Ruhunun nerelerde gezindiğini hatırlayamıyordu. Biraz duraksadıktan sonra gözlerini kapayarak başını geriye güngörmüş çınara yasladı. Ürpermişti. Dayanamadı gözlerini tekrar açtı. Yapraklar arasından zaman zaman sızmayı başaran sonbahar güneşi gözlerini kamaştırıyordu. Ellerini iki yana açtı ve dua edercesine havaya doğru kaldırdı.
"Ey ihtiyar ağaç! Her kış ölüp baharla birlikte tekrar dirilirsin hem de yüzlerce defa bıkmadan usanmadan söyle bana aşkta böyle bir şey midir? Bahara olan aşkın mıdır seni dirilten ayakta tutan?"

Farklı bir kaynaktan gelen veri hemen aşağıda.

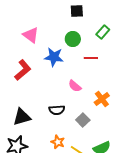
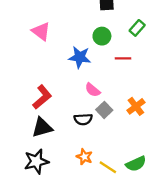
pink triangle: (31, 35) -> (41, 31), moved
red L-shape: (23, 70) -> (42, 97), moved
pink semicircle: (75, 86) -> (93, 90), moved
gray square: (83, 120) -> (104, 110), moved

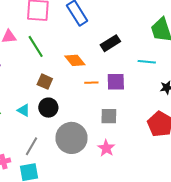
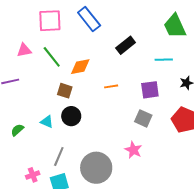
orange diamond: (75, 60) -> (80, 67), moved, turned -55
purple square: (116, 82) -> (150, 90), moved
gray square: (109, 116) -> (143, 118), moved, turned 30
gray circle: (71, 138) -> (96, 168), moved

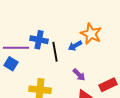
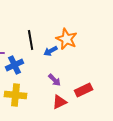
blue cross: (39, 40) -> (15, 65), moved, turned -36
black line: (55, 52) -> (31, 40), moved

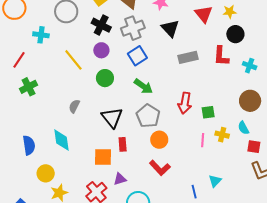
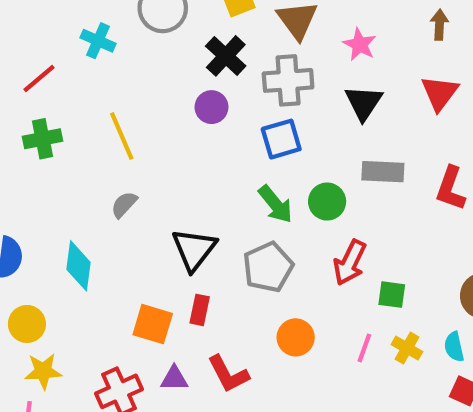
yellow line: (73, 60) -> (122, 136), moved
green circle: (105, 78) -> (327, 202), moved
orange circle: (159, 140) -> (296, 337), moved
red L-shape: (160, 168) -> (228, 374), moved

Kadın ateşti lâkin yok eden cinsten. "Önce ateşleriyle eriterek kıvama getirirler sonra hissettirmeden kalıplarına alırlar nihayetinde de sözleriyle döve döve yeni şeklini verirler" diye mırıldandı. Katlanılması zor bu manzara karşısında içi öfkeyle dolmuştu. Daha fazla dayanamayıp bakışlarını Güştarb Dağları'nın sisli doruklarına çevirdi. Yaşamın yalın ve acı gerçekliğini bir çırpıda unutuvermiş kadim dostu ile paylaştığı onlarca güzel hatıra arasında kaybolup gitmişti.

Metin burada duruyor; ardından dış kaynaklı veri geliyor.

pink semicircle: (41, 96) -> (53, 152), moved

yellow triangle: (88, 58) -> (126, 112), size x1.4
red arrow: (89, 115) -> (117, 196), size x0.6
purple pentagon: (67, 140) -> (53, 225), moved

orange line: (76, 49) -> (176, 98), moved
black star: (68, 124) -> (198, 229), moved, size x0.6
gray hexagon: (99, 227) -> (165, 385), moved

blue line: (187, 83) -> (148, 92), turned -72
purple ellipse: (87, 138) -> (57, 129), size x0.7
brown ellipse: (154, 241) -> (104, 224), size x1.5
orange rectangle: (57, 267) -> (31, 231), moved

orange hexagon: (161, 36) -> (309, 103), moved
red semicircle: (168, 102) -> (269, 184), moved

Mahlûkun gözlerine daha doğrusu gözlerin olması gereken iki boş çukura bakakalmıştı Kamkagan. Dolunayın aydınlığına rağmen hâlâ simsiyahtı. Çocukken saklambaç oynadıklarında çoğu zaman gizlendiği kimsenin bilmediği ve kimseyle paylaşmadığı küçük mağara bile bu kadar karanlık boş ve siyah değildi. Kesik gırtlağından sulu çamur renginde kan sızmaya başlamış ortalığı hayvan leşi gibi iğrenç bir koku sarmıştı. Hiddetle tuttuğu saçları bıraktığında mahlûkun cansız bedeni önüne yığılıverdi.